=== Begin Enclosure ===

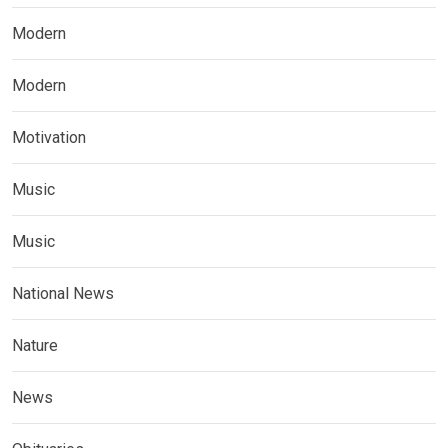
Modern
Modern
Motivation
Music
Music
National News
Nature
News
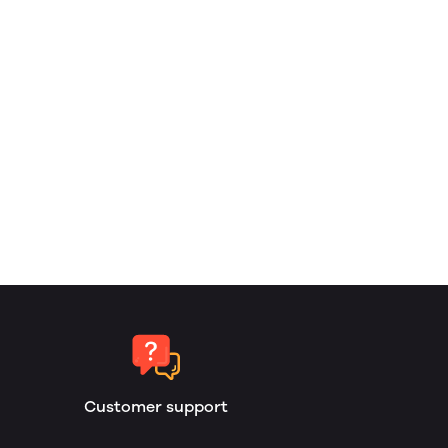
Customer support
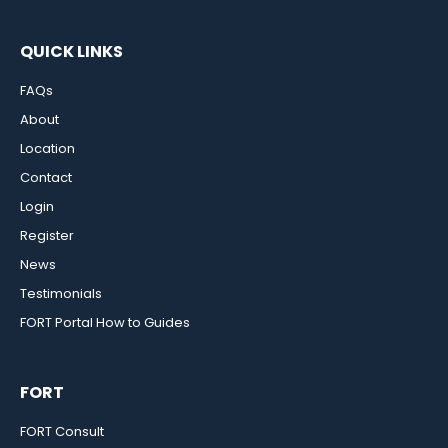
QUICK LINKS
FAQs
About
Location
Contact
Login
Register
News
Testimonials
FORT Portal How to Guides
FORT
FORT Consult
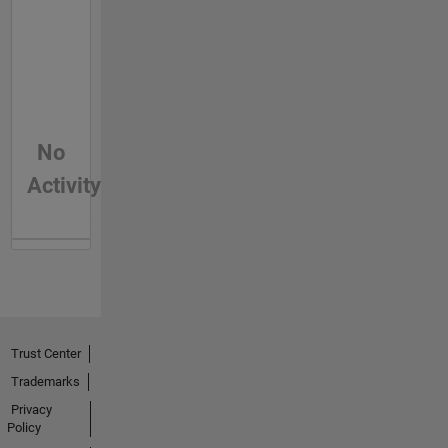
No
Activity
Trust Center
Trademarks
Privacy
Policy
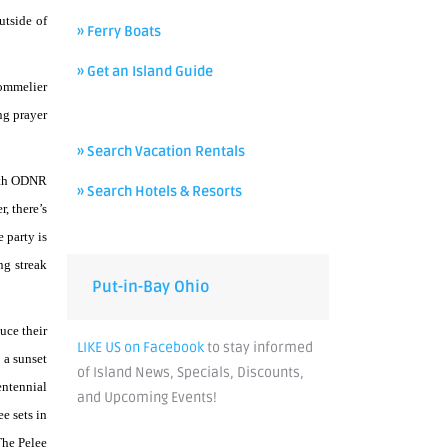
utside of
» Ferry Boats
» Get an Island Guide
Sommelier
ng prayer
» Search Vacation Rentals
with ODNR
» Search Hotels & Resorts
, there’s
 party is
ng streak
Put-in-Bay Ohio
uce their
LIKE US on Facebook
to stay informed
 a sunset
of Island News, Specials, Discounts,
entennial
and Upcoming Events!
e sets in
The Pelee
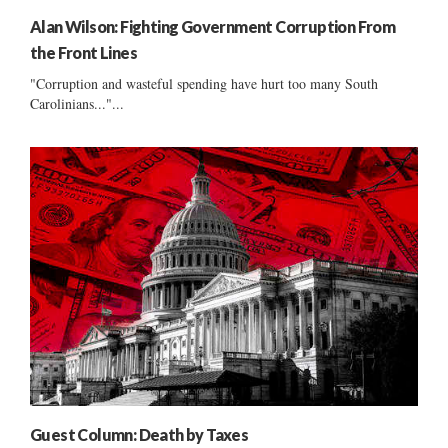
Alan Wilson: Fighting Government Corruption From
the Front Lines
"Corruption and wasteful spending have hurt too many South
Carolinians..."...
Guest Column: Death by Taxes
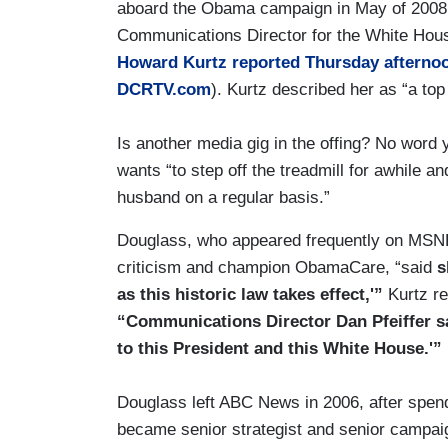
aboard the Obama campaign in May of 2008, 
Communications Director for the White Hous
Howard Kurtz reported Thursday afterno
DCRTV.com
). Kurtz described her as “a to
Is another media gig in the offing? No word 
wants “to step off the treadmill for awhile a
husband on a regular basis.”
Douglass, who appeared frequently on MSN
criticism and champion ObamaCare, “said
s
as this historic law takes effect,'”
Kurtz re
“Communications Director Dan Pfeiffer sa
to this President and this White House.'”
Douglass left ABC News in 2006, after spen
became senior strategist and senior campa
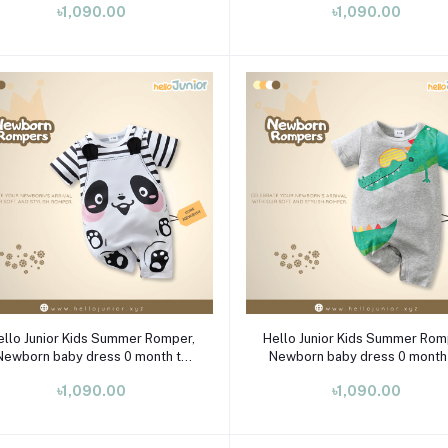
৳1,090.00
৳1,090.00
Select Option
Select Option
ello Junior Kids Summer Romper,
Hello Junior Kids Summer Rom
Newborn baby dress 0 month to
Newborn baby dress 0 month
09 month
09 month
৳1,090.00
৳1,090.00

=== End Enclosure ===

== Required action ==
The listing above needs to be output again exactly. Don't include the pictures.

== Result ==
Modern
Modern
Motivation
Music
Music
National News
Nature
News
Customer support
QUICK LINKS
FAQs
About
Location
Contact
Login
Register
News
Testimonials
FORT Portal How to Guides
FORT
FORT Consult
No
Activity
Trust Center
Trademarks
Privacy
Policy
utside of
» Ferry Boats
» Get an Island Guide
Sommelier
ng prayer
» Search Vacation Rentals
with ODNR
» Search Hotels & Resorts
, there’s
 party is
ng streak
Put-in-Bay Ohio
uce their
LIKE US on Facebook
to stay informed
 a sunset
of Island News, Specials, Discounts,
entennial
and Upcoming Events!
e sets in
The Pelee
Alan Wilson: Fighting Government Corruption From
the Front Lines
"Corruption and wasteful spending have hurt too many South
Carolinians..."...
Guest Column: Death by Taxes
aboard the Obama campaign in May of 2008, 
Communications Director for the White Hous
Howard Kurtz reported Thursday afterno
DCRTV.com
). Kurtz described her as “a to
Is another media gig in the offing? No word 
wants “to step off the treadmill for awhile a
husband on a regular basis.”
Douglass, who appeared frequently on MSN
criticism and champion ObamaCare, “said
s
as this historic law takes effect,'”
Kurtz re
“Communications Director Dan Pfeiffer sa
to this President and this White House.'”
Douglass left ABC News in 2006, after spen
became senior strategist and senior campa
৳1,090.00
৳1,090.00
Select Option
Select Option
ello Junior Kids Summer Romper,
Hello Junior Kids Summer Rom
Newborn baby dress 0 month to
Newborn baby dress 0 month
09 month
09 month
৳1,090.00
৳1,090.00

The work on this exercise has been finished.